I'm **** in my own little special way.


----------



## naes (Nov 1, 2013)

Sin said:


> "It would be better if there were nothing. Since there is more pain than pleasure on earth, every satisfaction is only transitory, creating new desires and new distresses, and the agony of the devoured animal is always far greater than the pleasure of the devourer"
> 
> ^


It's funny you say this because i was thinking the exact same thing today.


----------



## VanDamme (Jun 8, 2004)

Learn you life lessons and complete your life tasks.


----------



## Adversid (Mar 21, 2013)

I do believe the Earth has a core, and it is very hot. I also believe it is underground. Now call me insane, I dare you.


----------



## hoddesdon (Jul 28, 2011)

hypestyle said:


> That depends. How do you assess your core beliefs?


During a CBT course we were told that if something happens that makes you feel devastated, then that means your core belief has apparently been validated.


----------



## LostinReverie (Mar 18, 2007)

I am disgusting. 
People are repulsed by me.
People would rather they didn't have to see or interact with me.
Society as a whole would prefer that I didn't exist. 
My family are ashamed by me and wish I had never been born.
My family secretely want me to die, they would act sad if I did, but be relieved.
I am an evil person who has committed unforgiveable acts.
I am quite sure that I'm going to Hell when I die.
God is disappointed with me and wants me to pay for my sins. 
I am incapable of good.


----------



## Beast And The Harlot (Jun 14, 2015)

What are "Core Beliefs"?


----------



## klavak91 (Oct 13, 2015)

MBwelder said:


> D.B.A.D.
> "Don't Be A D*ck" a motto to live by.


I think a lot of people missed the day that motto was created haha


----------



## klavak91 (Oct 13, 2015)

Love hard, live your personal best, and fail often. That's how you experience life to its fullest, and because I literally just thought of this, I think that's what I'm going to call my motto now.

The core beliefs though are strange, because I'm such a hypocritical person... (As an example of hypocrisy) I enjoy feeling super inspired and full of blooming happy emotions because I don't feel that often, and then when I realize I'm feeling that way, I get irritated at myself for feeling that way because it usually ends up spiraling into sadness when I realize that it won't last long, and I particularly get irritated at people that are always super heart-on-sleeve obvious about their emotions. And I could get into the psychological aspects of self analysis and junk, but this isn't the place for that  But as a dear friend of mine stated recently when I brought this up, we as people are allowed a certain amount of hypocrisy, due to imperfections.


----------



## mattmc (Jun 27, 2013)

I'm a born loser and I deserve every ounce of pain that comes to me.


----------



## Hylar (Jul 15, 2014)

Sin said:


> "It would be better if there were nothing.
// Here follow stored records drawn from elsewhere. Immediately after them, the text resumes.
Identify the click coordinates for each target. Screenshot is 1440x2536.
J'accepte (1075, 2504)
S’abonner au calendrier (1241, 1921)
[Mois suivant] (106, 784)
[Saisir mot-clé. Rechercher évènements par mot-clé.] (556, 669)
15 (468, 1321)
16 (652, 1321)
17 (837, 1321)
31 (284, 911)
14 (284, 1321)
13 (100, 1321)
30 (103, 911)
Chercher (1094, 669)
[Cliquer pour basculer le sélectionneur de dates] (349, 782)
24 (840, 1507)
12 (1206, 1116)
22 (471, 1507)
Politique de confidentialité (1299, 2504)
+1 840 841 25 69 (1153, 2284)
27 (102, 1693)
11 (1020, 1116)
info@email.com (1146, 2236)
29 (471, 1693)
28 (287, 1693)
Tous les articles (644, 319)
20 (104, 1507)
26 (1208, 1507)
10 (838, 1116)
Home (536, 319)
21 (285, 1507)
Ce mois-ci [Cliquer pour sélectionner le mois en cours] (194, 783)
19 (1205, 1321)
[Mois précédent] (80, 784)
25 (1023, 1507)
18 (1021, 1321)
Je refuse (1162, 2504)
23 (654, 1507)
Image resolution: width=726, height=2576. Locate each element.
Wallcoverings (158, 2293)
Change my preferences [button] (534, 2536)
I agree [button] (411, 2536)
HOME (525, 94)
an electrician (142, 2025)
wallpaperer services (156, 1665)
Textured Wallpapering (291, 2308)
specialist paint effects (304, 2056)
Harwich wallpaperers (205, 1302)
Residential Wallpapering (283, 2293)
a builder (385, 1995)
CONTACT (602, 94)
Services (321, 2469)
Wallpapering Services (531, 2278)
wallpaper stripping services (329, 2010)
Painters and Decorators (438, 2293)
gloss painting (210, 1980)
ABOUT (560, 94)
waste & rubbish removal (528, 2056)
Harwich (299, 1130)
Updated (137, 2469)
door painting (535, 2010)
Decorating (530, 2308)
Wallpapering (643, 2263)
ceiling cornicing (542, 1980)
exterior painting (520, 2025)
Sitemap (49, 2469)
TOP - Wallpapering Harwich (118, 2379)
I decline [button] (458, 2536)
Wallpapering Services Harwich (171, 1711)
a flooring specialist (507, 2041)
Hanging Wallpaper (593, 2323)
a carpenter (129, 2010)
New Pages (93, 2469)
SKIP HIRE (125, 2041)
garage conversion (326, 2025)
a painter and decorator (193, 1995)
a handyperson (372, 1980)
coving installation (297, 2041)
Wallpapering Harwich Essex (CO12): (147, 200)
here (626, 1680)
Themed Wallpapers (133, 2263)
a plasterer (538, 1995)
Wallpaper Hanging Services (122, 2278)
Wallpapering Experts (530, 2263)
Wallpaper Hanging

Since there is more pain than pleasure on earth, every satisfaction is only transitory, creating new desires and new distresses, and the agony of the devoured animal is always far greater than the pleasure of the devourer"
> 
> ^


This is very good! But it's just a starting point and you should move on from here. Ask this question: "So why do I exist?" And really get into the depths of it.

As for my core beliefs:
Try to be accepting and understanding, do my best, work hard, and not bother too much about what others might think.


----------



## IAmBreakingOut (Oct 12, 2015)

LostInReverie said:


> I am disgusting.
> People are repulsed by me.
> People would rather they didn't have to see or interact with me.
> Society as a whole would prefer that I didn't exist.
> ...


Sorry. I wouldn't have guessed any of that from your avatar.

Most conceptions of God are either Just (in which case, a full life lived charitably should more than balance the odds) or Forgiving (in which case, asking for forgiveness is enough.) I'm more pragmatic than spiritual. I've made some poor choices. I apologized and resolved to do better. Dwelling on my past wouldn't help anyone.


----------



## IAmBreakingOut (Oct 12, 2015)

I'm as good or bad as the next person, and so should be able to claim a fair share of friendship, love, and happiness. Social skills, like any other skill, can be improved with education and practice.


----------